CENTERING QUESTIONS IN TIMES OF CHANGE

Alone or with friends, take a few minutes to write your reaction to the following questions, picking and choosing the ones you are drawn to, or better yet, the ones you absolutely do not want to answer. Exploring the question you have the most resistance to may give you the biggest payoff.

  1. DO I TRUST MYSELF AT WORK AND IN LIFE?

IN WHAT SITUATIONS AT HOME OR WORK DO I NOT TRUST MYSELF? WHEN HAVE I ACTED IN A WAY THAT’S NOT TRUE TO MYSELF? DO I BELIEVE MORE IN OUTER OR INNER SECURITY? HAVE I PAID MORE ATTENTION TO THE CARE OF APPEARANCES OR MY DEEPEST INSTINCTS?

  1. CAN I LOOK MY FEAR IN THE EYE? HOW ABOUT MY POWER?

If my anxiety were visible, what would it look like? When does fear take hold of me? In what circumstance do I hand my power over? Does lack of self-trust allow fear to control me? If I could look my own power in the eye, what would I see?

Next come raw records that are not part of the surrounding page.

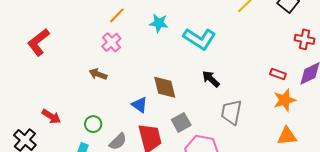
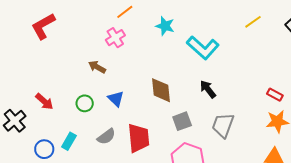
blue triangle: (139, 105) -> (116, 99), moved
gray square: (181, 122) -> (182, 121), moved
green circle: (93, 124) -> (85, 103), moved

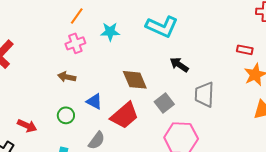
cyan star: (165, 26) -> (110, 32), moved
pink cross: (115, 38) -> (75, 43), turned 30
red trapezoid: (139, 138) -> (124, 116), moved, turned 72

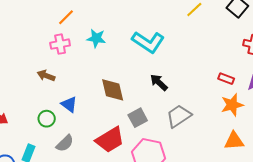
gray trapezoid: (204, 95) -> (179, 116), turned 44
green circle: (66, 115) -> (47, 119), moved
red trapezoid: (124, 116) -> (110, 140), moved

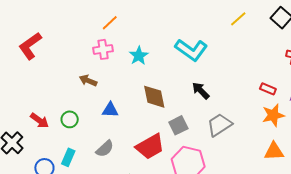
cyan star: (96, 38) -> (139, 56), moved, turned 30
blue triangle: (69, 104) -> (110, 110), turned -36
green circle: (47, 119) -> (70, 119), moved

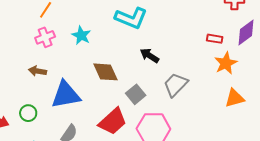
blue triangle: (110, 110) -> (66, 95), size x1.8

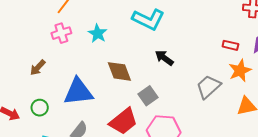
brown arrow: (37, 71) -> (38, 68), moved, turned -60
gray trapezoid: (176, 85) -> (208, 87), moved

  1. WHICH NETWORKS IN MY LIFE ARE SUPPORTING ME? OR DRAINING ME?

What alliances am I part of at home, at work and socially? Which groups strengthen me? Which are draining? How can I fortify my healthy networks and disentangle from the others?

  1. WHAT EXPERIENCES AM I SEEKING?

If I’ve deliberately chosen to be in my current life circumstances, in this space and time, in my current relationships, job and society, what am I here to experience? How can this changing time enable me to become my truest self?

  1. WHAT GIFTS DO I BRING?

What is my highest inner priority, my driving force? How can I strengthen it? What gifts, talents and tools can I offer to changing situations in my job, relationships or society? How can my contribution make me more myself?

After exploring these ideas alone or with friends, the storms on the surface of your life may still rage, but your inner weather may be calmer, clearer, and renewed with self-trust.